Weaknesses: Although ILP is not of the typical problems addressed at NeurIPS, there were other papers on similar problems recently published at NeurIPS or similar conferences (e.g., Kleinberg et al. NeurIPS’19, Weisz et al. ICML’18). Therefore, I would consider the paper as in the scope of NeurIPS. Nevertheless, the impact on the NeurIPS community could be considered rather limited; especially since it is applying standard ideas from imitation learning and RL to a new problem. The authors used REINFORCE which is a fairly outdated approach and the authors acknowledge that more modern RL approaches should be compared against to really quantify whether RL is a promising approach. Therefore, the comparison between imitation learning and RL is not very insightful. The authors argue in length that their approach is ILP-solver-agnostic, which is important since one cannot do easy modification in commercial solvers. Although I agree with the statement, I was hoping to see results with more than one solver (here Gurobi) to show that the approach is indeed effective also with other solvers (e.g., SCIP or CPLEX). That’s even more so since the comparison in Section 5.4 would be more convincing if apples were compared with apples.
Correctness: I have no concerns regarding correctness. The idea and how the ideas are applied are correct as far as I can say. Nevertheless, I raise some open questions in the "additional feedback" field.
Clarity: Although the paper is well written, many important details and algorithm outlines are hidden in the appendix, e.g., Algorithm 2 and Algorithm 3. Fully understanding the approach without reading the appendix is nearly impossible. Since the authors focus anyway more on imitation learning in the experiments, the paper might be cleaner and easier to read if the RL approach is not discussed at all. Surprisingly, the most trivial algorithm (Algorithm 1) is shown in the main paper and the main part (i.e., decomposition) is hidden in the input of Algo 1. Therefore, I don’t know what I learn from Algorithm 1.
Relation to Prior Work: I’m not aware of any missing related work.

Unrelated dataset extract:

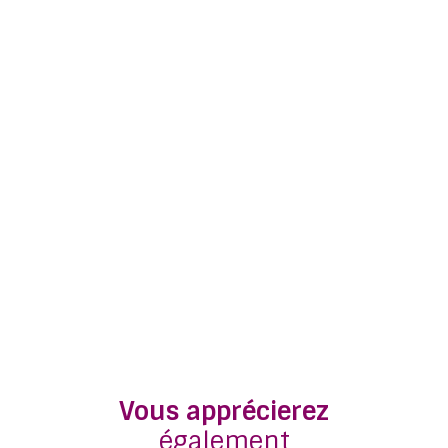
Vous apprécierez
également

Additional Feedback: I wonder whether the used LNS requires a local search algorithm for solving the subproblem (Line 3). Please clarify in rebuttal. The authors argue that they set \gamma to 1 because it is a finite-horizon task. I completely agree that this is a possible choice; however even for finite-horizon tasks, \gamma can be set to values smaller than 1.0. I wonder how sensitive their approach is to such hyperparameters. The authors sampled 5 trajectories for each problem (instance`?) to estimate the policy gradient. I’m not sure whether I understood that point fully. Does that mean for in each iteration of REINFORCE, the current policy is applied 5 times to each instance (100 in training)? This would be crazy expensive. Which instances were used for the hyperparameter configuration optimization? I hope that these were the training instances only. Since Gurobi is a commercial software, the reproducibility of the results is unfortunately limited. >>>>>>>>>>>>>>>>>>>>>>>>>>>>>>> Comments after Rebuttal >>>>>>>>>>>>>>>>>>>>>>>>>>>>>> Thank you very much for the rebuttal. It clarified some of my doubts. In particular, thank you for adding the comparison to SCIP. I have to admit that I don't have much background in combinations of ILP and DL. Therefore, it is hard for me to judge the novelty of the paper. Nevertheless, I have the impression that the paper is more or less only combining two existing ideas in a very straight forward way. However, the results proof that this is indeed a good idea. I wonder how the paper will look like after it is more focused on imitation learning and less on RL. Therefore, I hesitate to increase my score too much.